Quindi da Hume e Kant, fino a Husserl, Poincairè, Einstein, Popper, Kuhn, Feyerabend, Bohr, Heisenberg, si è dipanato il dibattito in merito, demolendo la pretesa veridicità e assolutezza. Si è invertito il percorso della storia della scienza, rimuovendo il descrittivismo e il determinismo a favore di teorie relativistiche, ipotetiche, complementaristiche, indeterministico-probabilistiche. Un politeismo di paradigmi, con l'esito di sdogmatizzare le teorie e le leggi, rimarcando la ipoteticità degli assiomi, il dovere di falsificabilità verso le certezze, fino a sostenere l'utilità dell'anarchia metodologica per il progresso scientifico. Un processo interno al mondo scientifico, che ne ha ribadito laicità, apertura, fecondità, innovazione; e in parte ha preservato la scienza dalle accuse di unidimensionalità razionalistica, provenienti dal mondo dell'irrazionalismo. Quest'ultimo magistralmente criticato da Kant nella presunzione dei visionari, per lui complementari ai metafisici teologici e scientisti- vive e si giustifica come istanza alternativa al pensiero unico della tecno-scienza, anche se ne scimmiotta talvolta i metodi e ne usa spericolatamente gli strumenti, ad iniziare dalla rete informatica.

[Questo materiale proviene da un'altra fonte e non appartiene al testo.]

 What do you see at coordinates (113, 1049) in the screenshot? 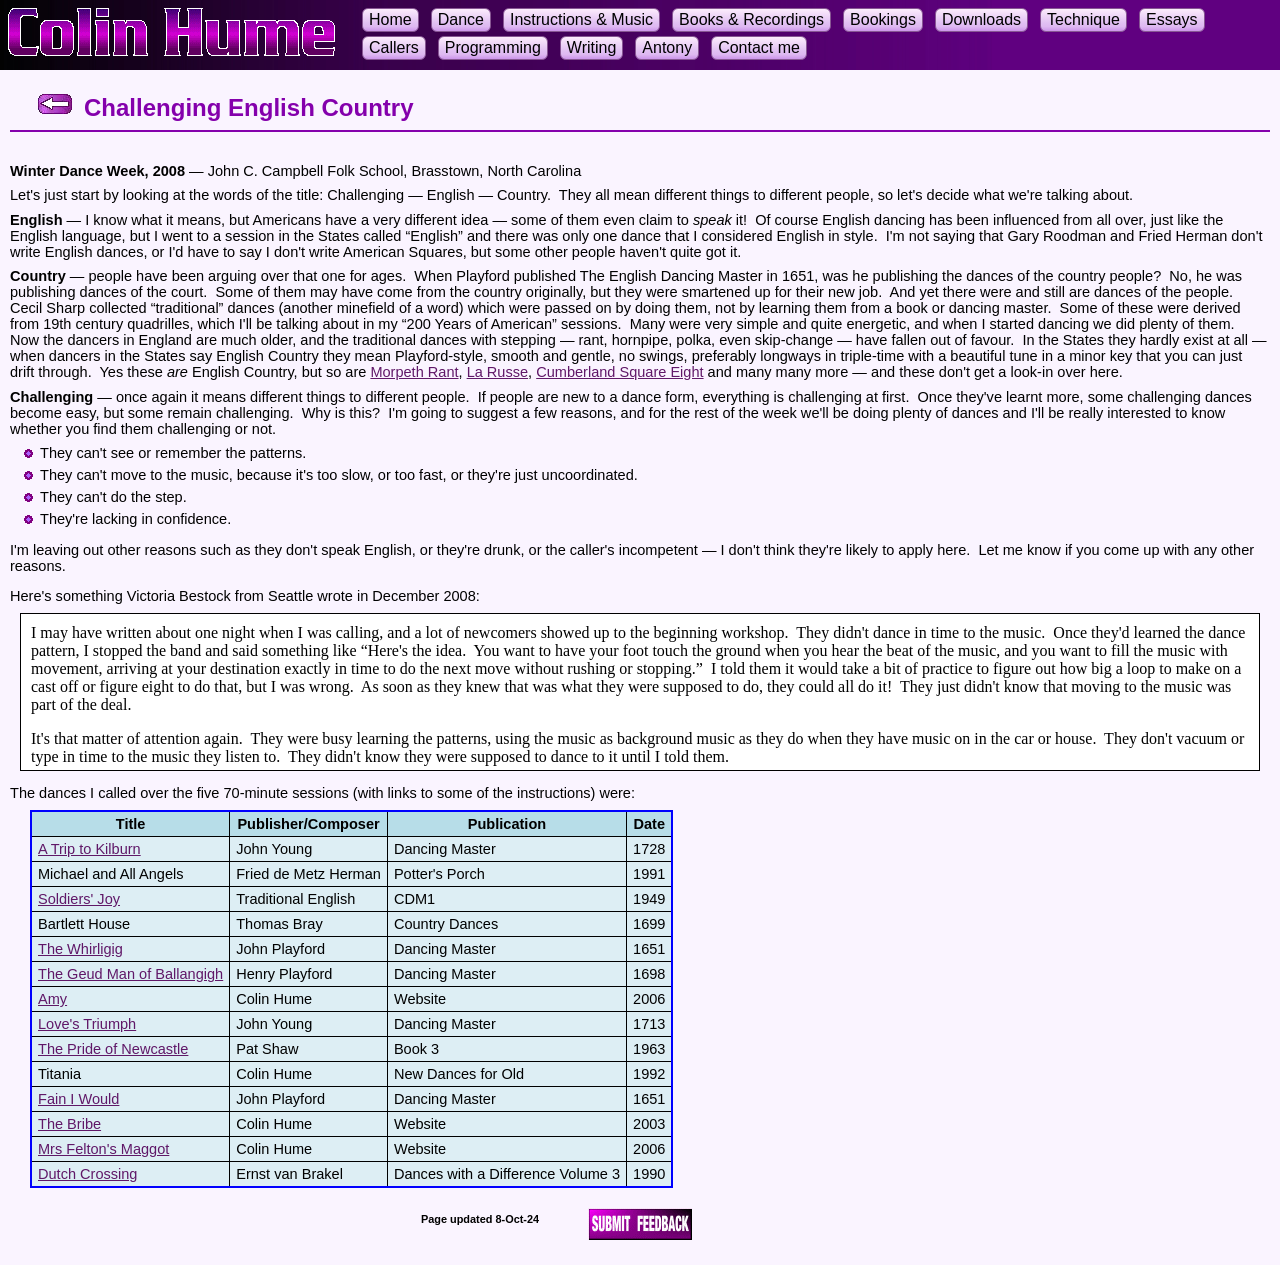
I see `The Pride of Newcastle` at bounding box center [113, 1049].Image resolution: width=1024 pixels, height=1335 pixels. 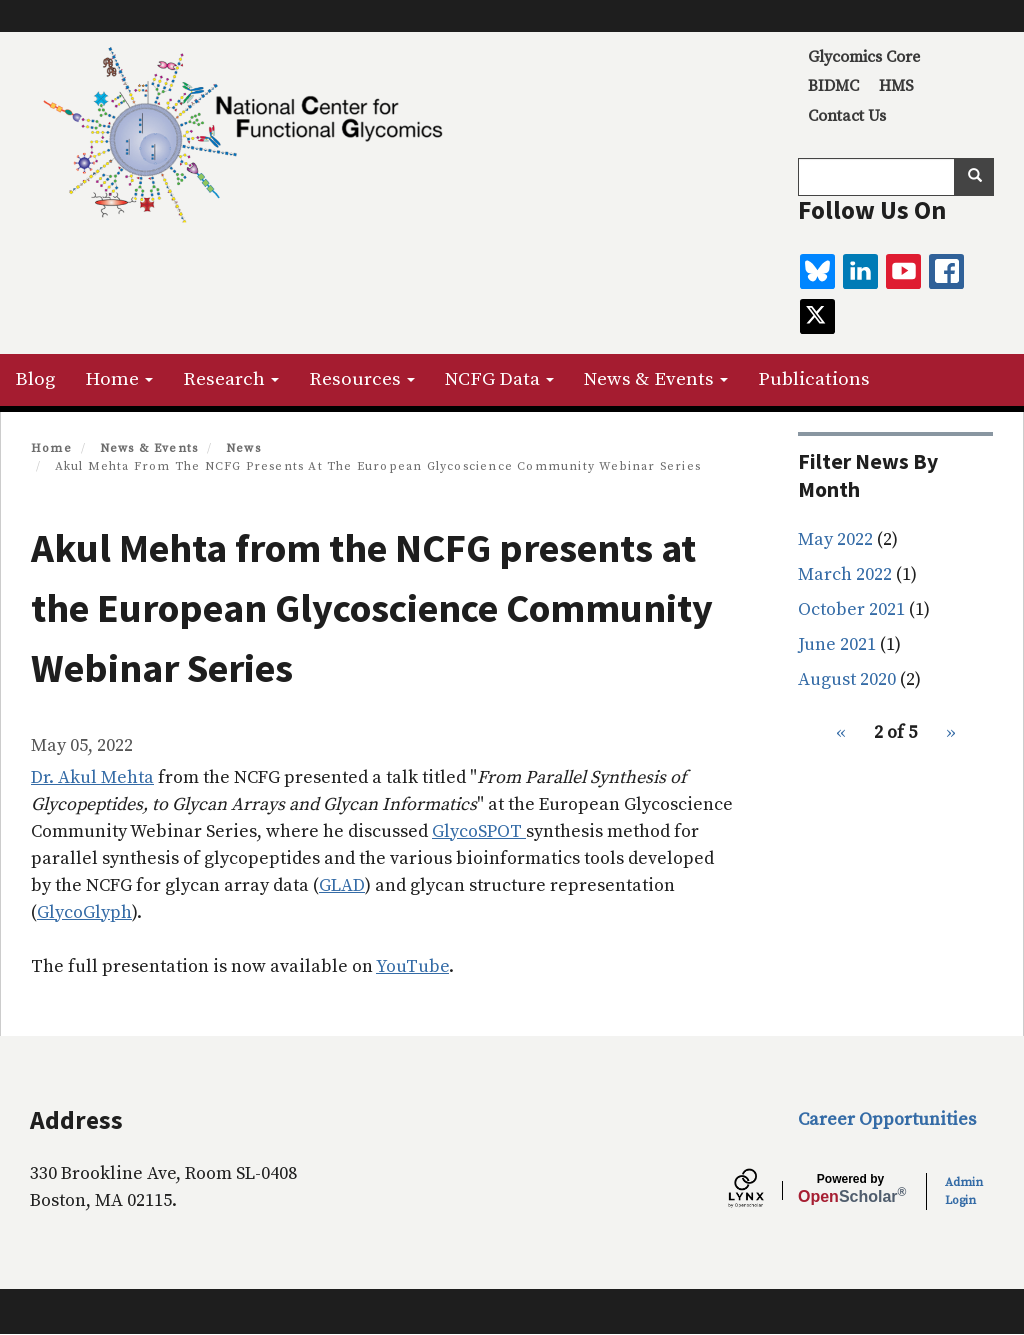 I want to click on [youtube], so click(x=903, y=271).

Ai limiti metodologici, va unita la critica verso la presunzione di essere la dimensione suprema nella comprensione della realtà e di avere un potere illimitato; infine della validità dei risultati conseguiti, perfino di quelli esaltati. In Strafalcioni da Nobel (Carocci 2018) S. Fuso elenca enormi gaffes scientifiche che pur valsero il Nobel (J. Fibiger, J. Wagner Jauregg, etc) o incoerenze in altri premiati, come L. Montaigner (scopritore dell'HIV) ma teorico della memoria dell'acqua, o il chimico K. Mullis che esclude il rapporto tra HIV e Aids e crede nell'astrologia; predicata e praticata anche da Keplero e Newton!

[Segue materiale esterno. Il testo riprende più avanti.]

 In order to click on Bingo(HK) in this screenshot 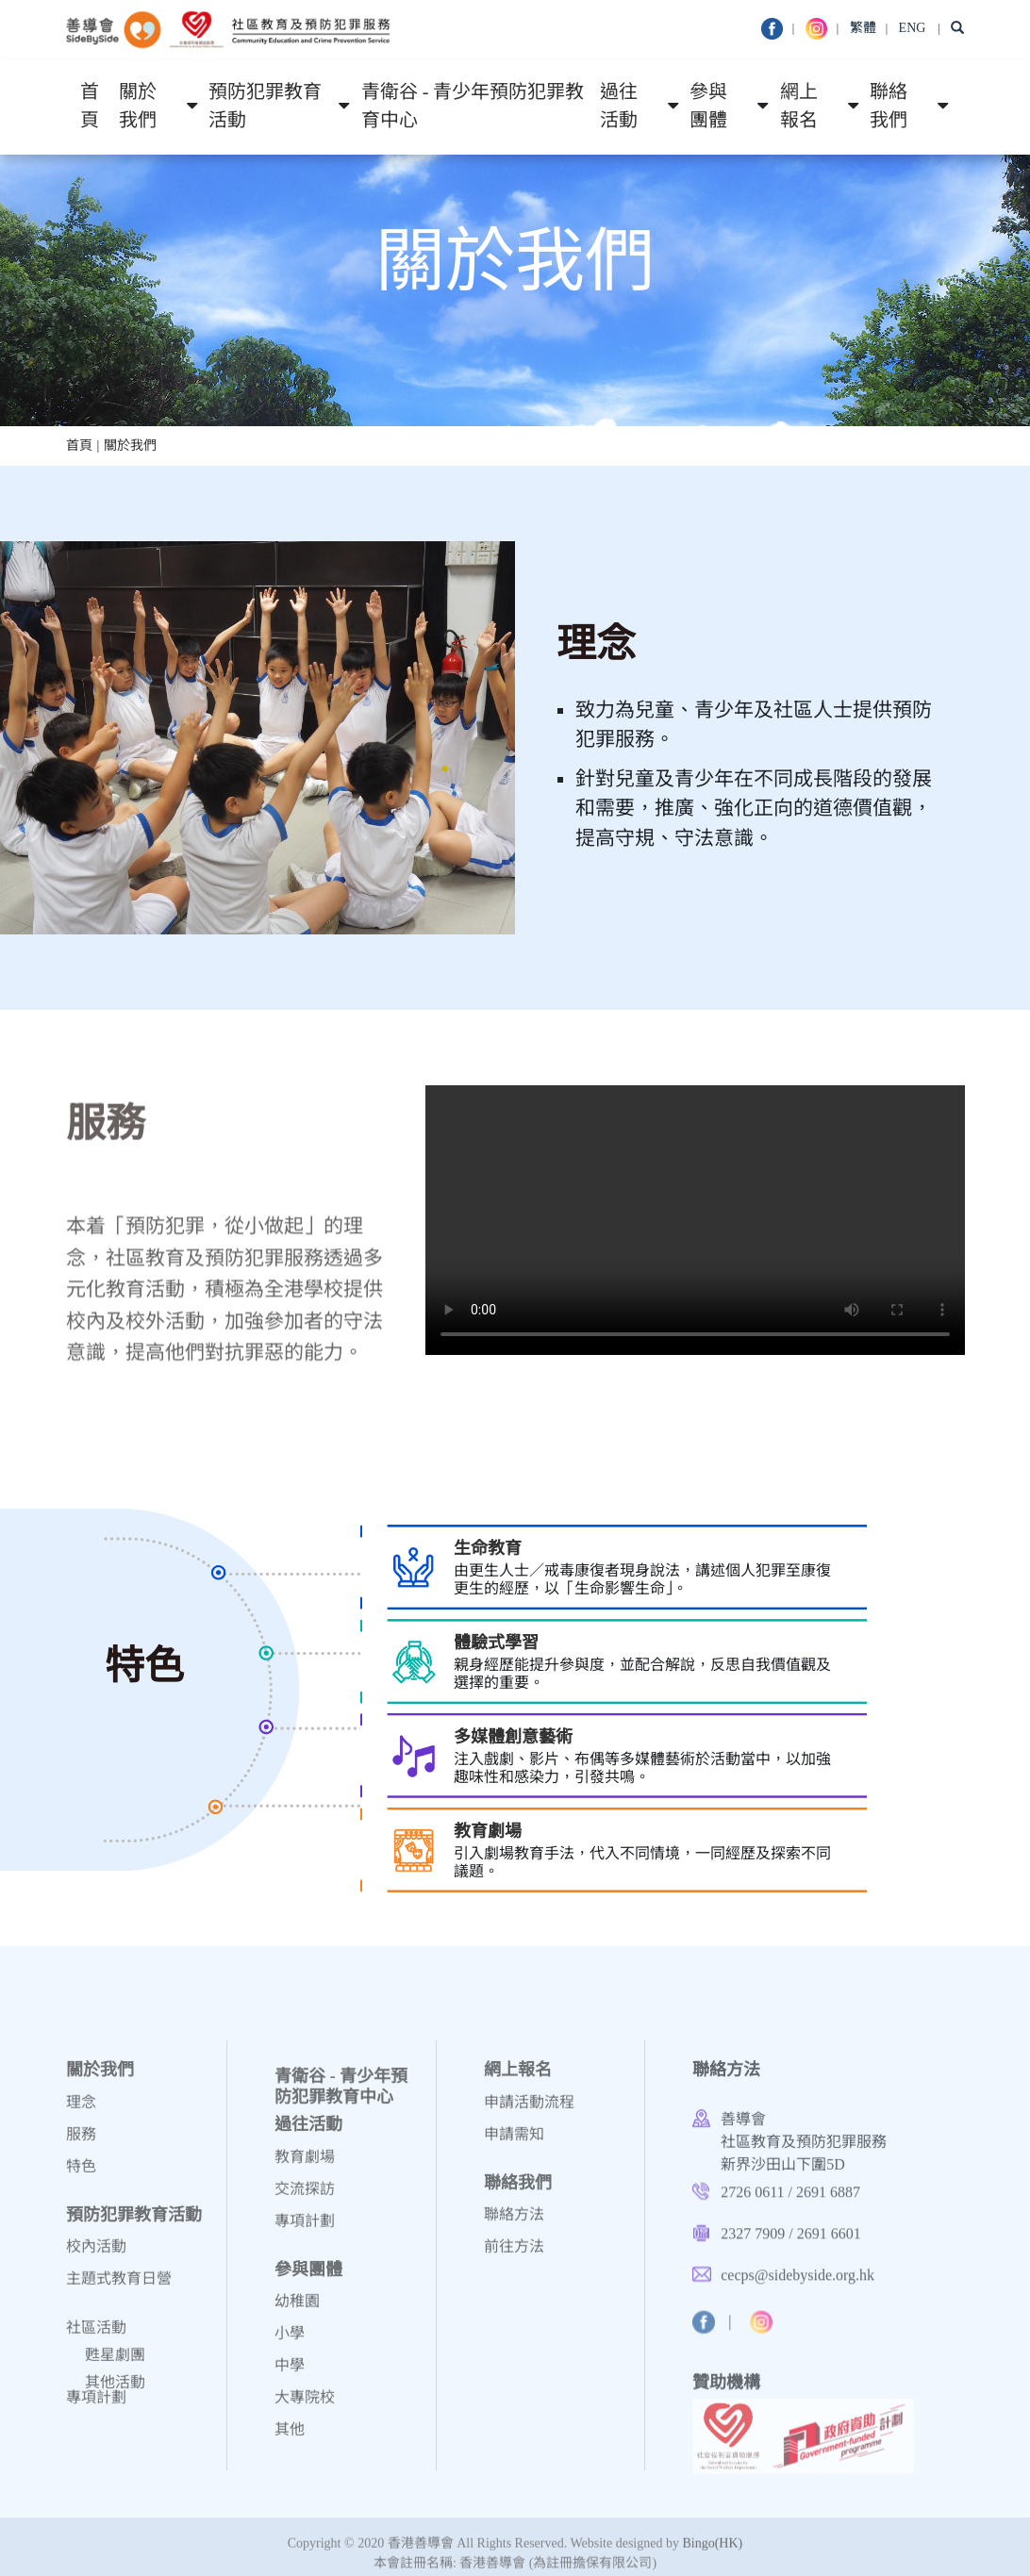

Oltre che di errori e incoerenze, paradigmi dogmatici poi crollati, il suo percorso è connotato anche dalle teorie ufficiali in tandem con regimi politici e poteri economici. Pertanto alla sfida della piovra irrazionalistica, spesso mercificata, la scienza non può rispondere trincerandosi su presunzioni esaustive. Quindi riconoscere i propri limiti, imparare dagli errori, falsificare le proprie certezze, soprattutto quando non univoche e non sempre reggono al confronto con i fatti, o prescindono dal contesto e dalle ipotizzabili prospettive; ascoltare obiezioni e proposte alternative controllabili, non per diventare democratica, ma più inclusiva ed aperta: ancor più quando si dichiara impotente nella analisi o nella terapia di patologie. Nel 500 - e non solo - stregoni e santoni supplivano alle carenze e limiti dichiarati o meno dalla scienza ufficiale. Infine sostenere teorie o leggi presunte ulltimative (per principio indimostrabili e quindi superabili: lo insegnano Kant e il loro reciproco e successivo sconfessarsi) la fanno scivolare dalla problematicità sul terreno delle verità assolute, in analogia e concorrennza con la sua rivale la religione o l'irrazionale.